Quest’ultimi hanno spiegato che i droni israeliani hanno aperto il fuoco contro membri di una forza di polizia di Hamas, vestiti in abiti civili e con maschere, che stavano affrontando venditori accusati di speculazione sui prezzi e di vendere beni rubati dai camion degli aiuti umanitari.

Il ministero degli Interni, guidato da Hamas, ha condannato l’attacco, accusando Israele di aver commesso “un nuovo crimine contro un’unità di polizia incaricata di mantenere l’ordine pubblico”. Un testimone oculare ha spiegato che gli incidenti sono scoppiati ieri dopo che la polizia si è scontrata con i venditori, con il comandante dell’unità che gridava: “O vendete a un prezzo equo o confischeremo la merce”.

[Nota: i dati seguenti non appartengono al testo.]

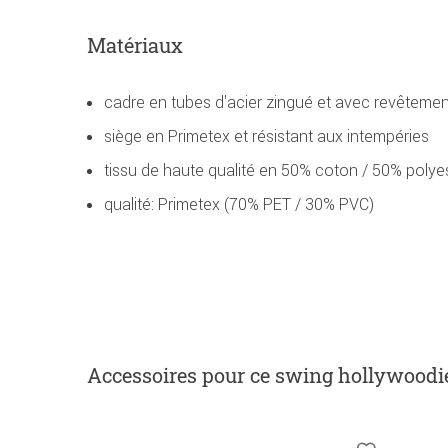
Matériaux
cadre en tubes d'acier zingué et avec revêtemen
siège en Primetex et résistant aux intempéries
tissu de haute qualité en 50% coton / 50% polye
qualité: Primetex (70% PET / 30% PVC)
Accessoires
pour ce swing hollywoodi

Alcuni venditori “hanno poi estratto le pistole e un uomo aveva un kalashnikov”, ha detto il testimone. I droni israeliani hanno quindi lanciato due missili. Alcune riprese video mostrano corpi sparsi a terra e clienti in preda al panico che urlano, mentre le ambulanze si precipitano a soccorrere i feriti. Un medico dell’ospedale Al-Aqsa di Deir al-Balah ha riferito alla BBC che 18 corpi sono stati portati all’obitorio. Non è stato immediatamente chiaro quanti delle vittime fossero poliziotti.